• Task instructions:
It would help if you retyped the data exactly, leaving out the pictures.

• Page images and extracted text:
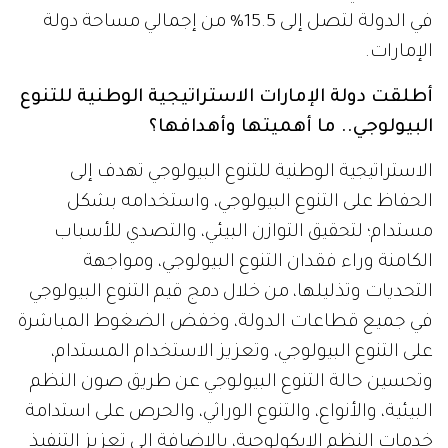
في الدولة لتصل إلى 15.5% من إجمالي مساحة دولة
الإمارات.
أطلقت دولة الإمارات الاستراتيجية الوطنية للتنوع
البيولوجي.. ما أهميتها وأهدافها؟
الاستراتيجية الوطنية للتنوع البيولوجي تهدف إلى
الحفاظ على التنوع البيولوجي، واستخدامه بشكل
مستدام؛ لتحقيق التوازن البيئي، والتصدي للأسباب
الكامنة وراء فقدان التنوع البيولوجي، ومواجهة
التحديات وتذليلها، من خلال دمج قيم التنوع البيولوجي
في جميع قطاعات الدولة، وخفض الضغوط المباشرة
على التنوع البيولوجي، وتعزيز الاستخدام المستدام،
وتحسين حالة التنوع البيولوجي عن طريق صون النظم
البيئية، والأنواع، والتنوع الوراثي، والحرص على استدامة
خدمات النظم الإيكولوجية، بالإضافة إلى تعزيز التنفيذ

• Written solution:
في الدولة لتصل إلى 15.5% من إجمالي مساحة دولة
الإمارات.
أطلقت دولة الإمارات الاستراتيجية الوطنية للتنوع
البيولوجي.. ما أهميتها وأهدافها؟
الاستراتيجية الوطنية للتنوع البيولوجي تهدف إلى
الحفاظ على التنوع البيولوجي، واستخدامه بشكل
مستدام؛ لتحقيق التوازن البيئي، والتصدي للأسباب
الكامنة وراء فقدان التنوع البيولوجي، ومواجهة
التحديات وتذليلها، من خلال دمج قيم التنوع البيولوجي
في جميع قطاعات الدولة، وخفض الضغوط المباشرة
على التنوع البيولوجي، وتعزيز الاستخدام المستدام،
وتحسين حالة التنوع البيولوجي عن طريق صون النظم
البيئية، والأنواع، والتنوع الوراثي، والحرص على استدامة
خدمات النظم الإيكولوجية، بالإضافة إلى تعزيز التنفيذ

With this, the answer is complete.